REPUBLIKA.CO.ID, BANGKOK -- Ribuan penduduk desa etnis Karen di Myanmar siap untuk menyeberang ke Thailand, Jumat (30/4). Perpindahan ini dapat terjadi jika pertempuran meningkat antara tentara Myanmar dan milisi Karen.
Kantor Koordinasi Urusan Kemanusiaan Perserikatan Bangsa-Bangsa (OCHA) mengatakan dari sekitar 56.000 orang telah mengungsi akibat konflik di Myanmar tahun ini. Sekitar 40.000 orang telah mengungsi akibat konflik di Myanmar timur sementara 11.000 lainnya mengungsi akibat pertempuran di utara dan 5.800 di timur laut.
Jaringan Dukungan Perdamaian Karen mengatakan, ribuan penduduk desa berlindung di sisi Myanmar dari Salween dan mereka akan melarikan diri ke Thailand jika pertempuran meningkat. "Dalam beberapa hari mendatang, lebih dari 8.000 orang Karen di sepanjang sungai Salween harus mengungsi ke Thailand. Kami berharap tentara Thailand akan membantu mereka melarikan diri dari perang," kata kelompok itu dalam sebuah posting Facebook.

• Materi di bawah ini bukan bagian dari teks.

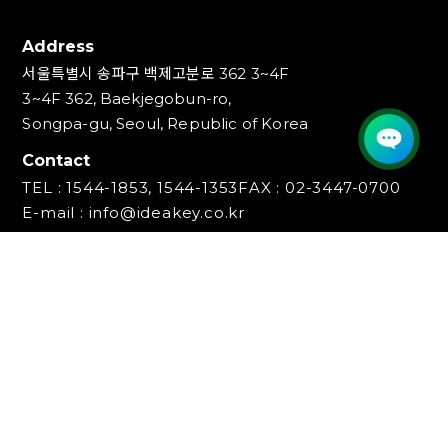
Address
서울특별시 송파구 백제고분로 362 3~4F
3~4F 362, Baekjegobun-ro,
Songpa-gu, Seoul, Republic of Korea
Contact
TEL : 1544-1853, 1544-1353
FAX : 02-3447-0700
E-mail : info@ideakey.co.kr
(주)아이디어키
대표이사 : 안정윤
사업자등록번호 : 220‍-87-07893
통신판매업신고번호 : 2023-서울송파-5801호
개인정보책임자 : 백창인
Copyright (C) IDEAKEY INC. All Rights Reserved.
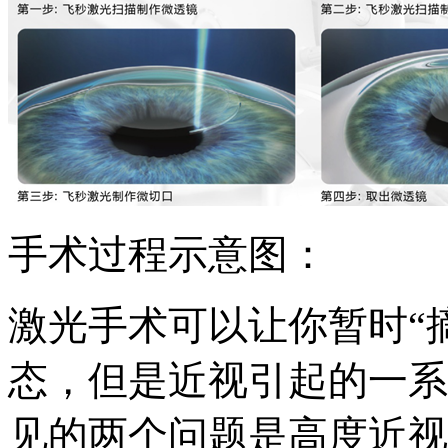
手术过程示意图：
激光手术可以让你暂时“
态，但是近视引起的一系
见的两个问题是高度近视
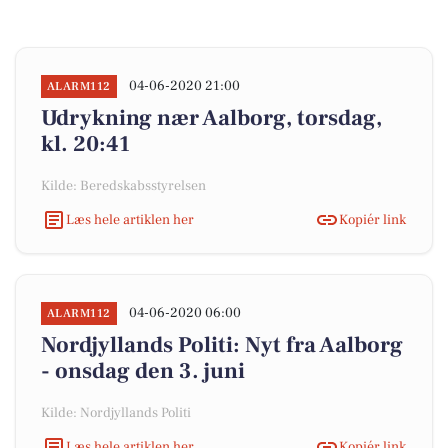
04-06-2020 21:00
ALARM112
Udrykning nær Aalborg, torsdag,
kl. 20:41
Kilde: Beredskabsstyrelsen
Læs hele artiklen her
Kopiér link
04-06-2020 06:00
ALARM112
Nordjyllands Politi: Nyt fra Aalborg
- onsdag den 3. juni
Kilde: Nordjyllands Politi
Læs hele artiklen her
Kopiér link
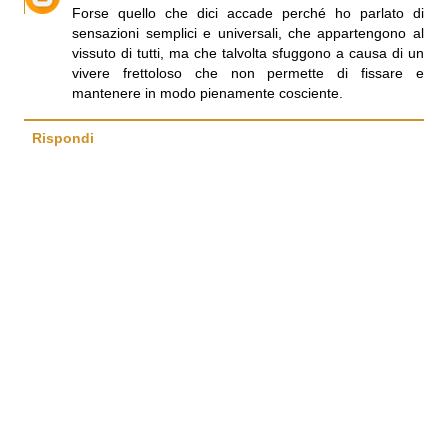
Forse quello che dici accade perché ho parlato di
sensazioni semplici e universali, che appartengono al
vissuto di tutti, ma che talvolta sfuggono a causa di un
vivere frettoloso che non permette di fissare e
mantenere in modo pienamente cosciente.
Rispondi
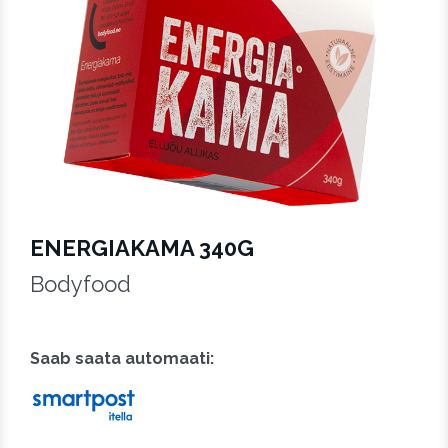
ENERGIAKAMA 340G
Bodyfood
Saab saata automaati:
Saab saata pakiautomaati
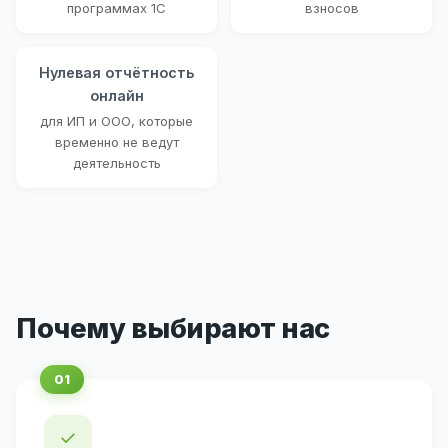
программах 1С
взносов
Нулевая отчётность
онлайн
для ИП и ООО, которые
временно не ведут
деятельность
Почему выбирают нас
✓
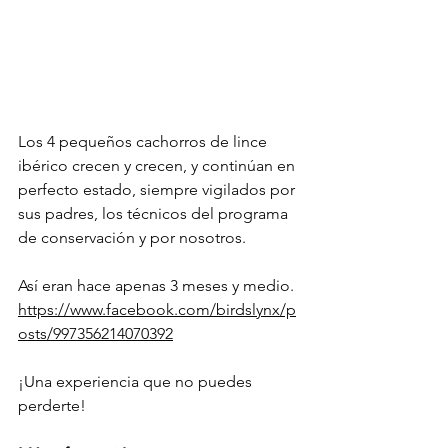
Los 4 pequeños cachorros de lince 
ibérico crecen y crecen, y continúan en 
perfecto estado, siempre vigilados por 
sus padres, los técnicos del programa 
de conservación y por nosotros. 
Así eran hace apenas 3 meses y medio.
https://www.facebook.com/birdslynx/p
osts/997356214070392
¡Una experiencia que no puedes 
perderte!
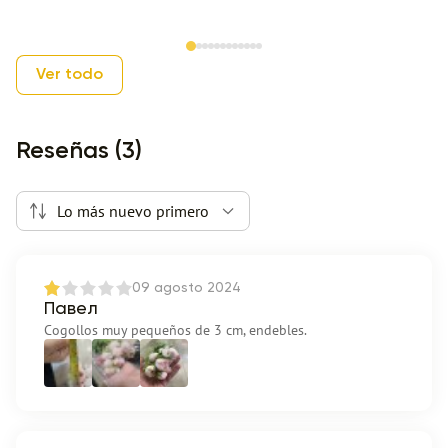
Item 1 of 12
Ver todo
Reseñas (3)
Lo más nuevo primero
09 agosto 2024
Павел
Cogollos muy pequeños de 3 cm, endebles.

Juru bicara Kementerian Luar Negeri Thailand mengatakan, 2.267 warga sipil telah menyeberang ke Thailand pada Jumat sejak konflik terbaru dimulai. Lebih banyak lagi yang mengungsi di hutan di sisi Myanmar.
Penduduk dua desa Thailand yang dekat dengan perbatasan juga telah melarikan diri dari rumah mereka. Juru bicara Kementerian Luar Negeri Thailand, Tanee Sangrat, 220 orang masih mencari perlindungan lebih dalam di wilayah Thailand untuk keselamatan.

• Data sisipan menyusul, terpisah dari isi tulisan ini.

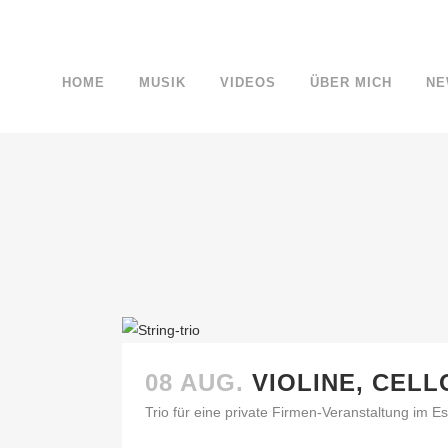
HOME
MUSIK
VIDEOS
ÜBER MICH
NE
08 AUG.
VIOLINE, CELL
Trio für eine private Firmen-Veranstaltung im Es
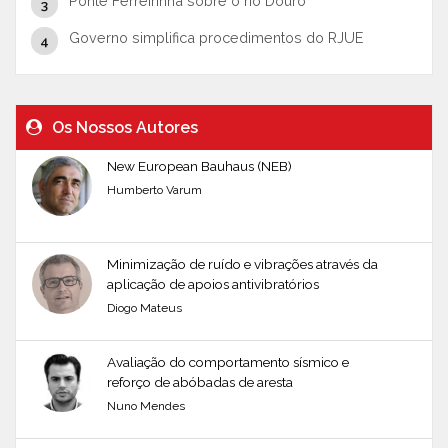
Ponte Ferreirinha sobre o rio Douro
Governo simplifica procedimentos do RJUE
Os Nossos Autores
New European Bauhaus (NEB)
Humberto Varum
Minimização de ruído e vibrações através da
aplicação de apoios antivibratórios
Diogo Mateus
Avaliação do comportamento sísmico e
reforço de abóbadas de aresta
Nuno Mendes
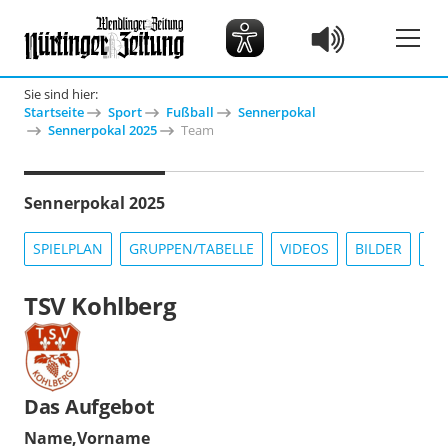
Sie sind hier:
Startseite
Sport
Fußball
Sennerpokal
Sennerpokal 2025
Team
Sennerpokal 2025
SPIELPLAN
GRUPPEN/TABELLE
VIDEOS
BILDER
IN
TSV Kohlberg
Das Aufgebot
Name,Vorname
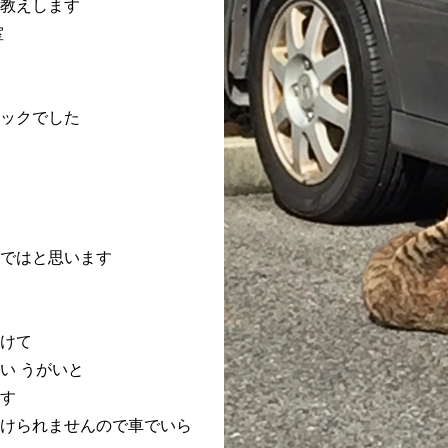
教えします
室
ックでした
ではと思います
けて
い うがいと
す
けられませんので
車でいら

"Situasi telah meningkat sehingga kami tidak bisa kembali," kata Warong Tisakul yang merupakan warga desa Thailand dari Mae Sam Laep, sebuah pemukiman, sekarang ditinggalkan, di seberang pos tentara Myanmar yang diserang minggu ini.
Penduduk desa di kedua sisi perbatasan telah diusir dari rumah mereka. "Orang-orang mengatakan orang Burma akan datang dan menembak kami, jadi kami melarikan diri ke sini," kata Chu Wah, seorang warga desa Karen yang menyeberang ke Thailand bersama keluarganya minggu ini dari kamp pengungsian Ee Thu Hta di Myanmar.
Milisi Karen dan tentara Myanmar bentrok di dekat perbatasan Thailand dalam pertempuran paling sengit di daerah itu dalam 25 tahun. Pertempuran itu terjadi setelah kudeta militer yang menggulingkan pemerintah terpilih yang dipimpin oleh Aung San Suu Kyi pada 1 Februari.